Breaking! Emperor Penguins Will Now Be A Protected Species Under The U.S. Endangered Species Act

The U.S. Fish and Wildlife Service has finalized protections for the emperor penguin, a flightless seabird endemic to Antarctica, under the Endangered Species Act (ESA). The impact of climate change on sea-ice habitat, where the species spends the majority of its life, is the primary threat to the penguins.

“This listing reflects the growing extinction crisis and highlights the importance of the ESA and efforts to conserve species before population declines become irreversible,” Service Director Martha Williams said in a statement. “Climate change is having a profound impact on species around the world and addressing it is a priority for the Administration. The listing of the emperor penguin serves as an alarm bell but also a call to action.”

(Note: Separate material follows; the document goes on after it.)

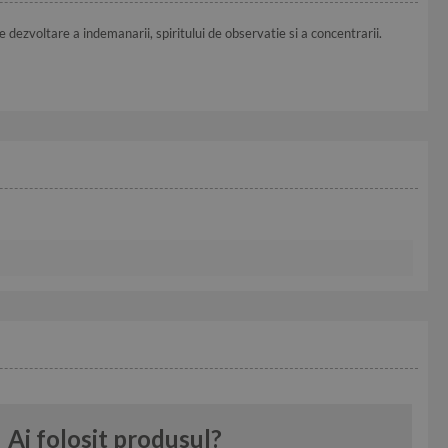
e dezvoltare a indemanarii, spiritului de observatie si a concentrarii.
Ai folosit produsul?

Emperor penguins need sea ice to form breeding colonies, forage for food, and avoid predation. As carbon dioxide emissions rise, the Earth’s temperature will continue to increase, and the related reduction of sea ice could affect a variety of species, including emperor penguins, who rely on the ice for survival.

While emperor penguin populations appear to be currently stable, the Service has determined that the species is at risk of extinction in the foreseeable future in a significant portion of its historic range. There are approximately 61 breeding colonies along the coastline of Antarctica, and the species’ population size is estimated to be between 270,000 to 280,000 breeding pairs or 625,000 to 650,000 individuals.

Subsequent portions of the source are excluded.